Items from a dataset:
□ □ □
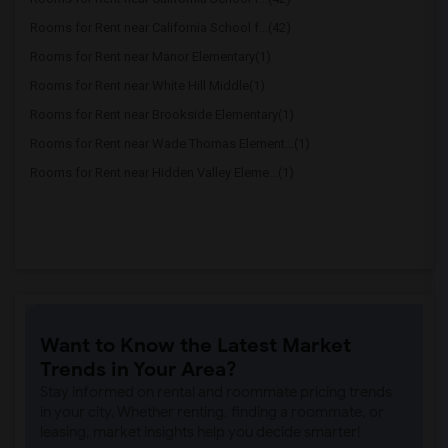
Rooms for Rent near California School f...(42)
Rooms for Rent near Manor Elementary(1)
Rooms for Rent near White Hill Middle(1)
Rooms for Rent near Brookside Elementary(1)
Rooms for Rent near Wade Thomas Element...(1)
Rooms for Rent near Hidden Valley Eleme...(1)
Want to Know the Latest Market
Trends in Your Area?
Stay informed on rental and roommate pricing trends
in your city. Whether renting, finding a roommate, or
leasing, market insights help you decide smarter!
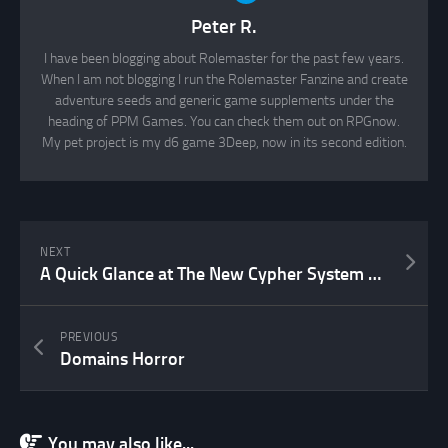
Peter R.
I have been blogging about Rolemaster for the past few years.
When I am not blogging I run the Rolemaster Fanzine and create
adventure seeds and generic game supplements under the
heading of PPM Games. You can check them out on RPGnow.
My pet project is my d6 game 3Deep, now in its second edition.
NEXT
A Quick Glance at The New Cypher System Rulebook
PREVIOUS
Domains Horror
You may also like...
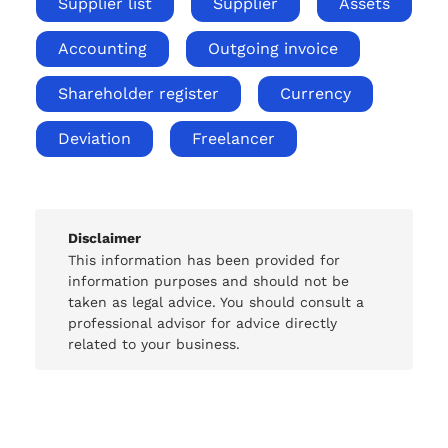
Supplier list
Supplier
Assets
Accounting
Outgoing invoice
Shareholder register
Currency
Deviation
Freelancer
Disclaimer
This information has been provided for
information purposes and should not be
taken as legal advice. You should consult a
professional advisor for advice directly
related to your business.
□ □ □
> _Exercise_
Exact copies of the lines from the one containing "heading of PPM" through the end of the records above are required, with no pictures among them.

> _Answer space_
heading of PPM Games. You can check them out on RPGnow.
My pet project is my d6 game 3Deep, now in its second edition.
NEXT
A Quick Glance at The New Cypher System Rulebook
PREVIOUS
Domains Horror
You may also like...
Supplier list
Supplier
Assets
Accounting
Outgoing invoice
Shareholder register
Currency
Deviation
Freelancer
Disclaimer
This information has been provided for
information purposes and should not be
taken as legal advice. You should consult a
professional advisor for advice directly
related to your business.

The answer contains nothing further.